Data for this task: Begin
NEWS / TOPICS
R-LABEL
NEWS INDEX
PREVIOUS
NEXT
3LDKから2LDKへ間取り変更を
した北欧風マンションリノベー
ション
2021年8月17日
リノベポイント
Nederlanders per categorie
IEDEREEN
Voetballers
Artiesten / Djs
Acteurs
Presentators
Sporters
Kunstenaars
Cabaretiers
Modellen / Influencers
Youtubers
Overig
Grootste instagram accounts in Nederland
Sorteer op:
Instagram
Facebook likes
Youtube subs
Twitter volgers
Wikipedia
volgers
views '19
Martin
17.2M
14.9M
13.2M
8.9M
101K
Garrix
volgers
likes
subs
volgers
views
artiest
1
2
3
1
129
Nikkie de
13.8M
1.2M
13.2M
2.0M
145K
Data for this task: End
Data for this task: Begin
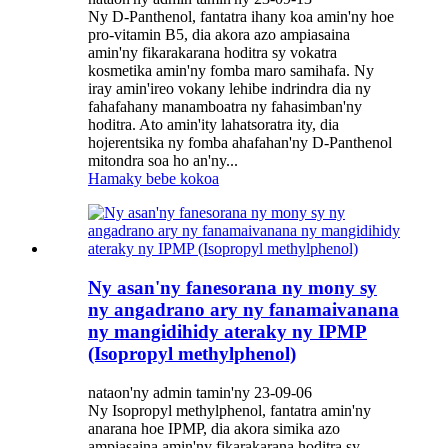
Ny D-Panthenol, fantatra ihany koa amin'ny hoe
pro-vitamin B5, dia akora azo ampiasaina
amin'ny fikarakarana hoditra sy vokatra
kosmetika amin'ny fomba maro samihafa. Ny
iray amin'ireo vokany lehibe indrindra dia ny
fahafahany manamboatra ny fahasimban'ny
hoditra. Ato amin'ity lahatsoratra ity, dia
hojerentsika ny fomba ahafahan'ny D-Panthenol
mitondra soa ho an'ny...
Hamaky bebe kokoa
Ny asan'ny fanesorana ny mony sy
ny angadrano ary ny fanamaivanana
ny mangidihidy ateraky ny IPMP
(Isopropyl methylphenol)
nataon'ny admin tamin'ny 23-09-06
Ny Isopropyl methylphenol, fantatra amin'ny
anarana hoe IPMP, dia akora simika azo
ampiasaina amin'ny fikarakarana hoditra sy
Data for this task: End
(Activity) The answer must be every line from the records above that contains "ampiasaina".

(Output of the task)
pro-vitamin B5, dia akora azo ampiasaina
ampiasaina amin'ny fikarakarana hoditra sy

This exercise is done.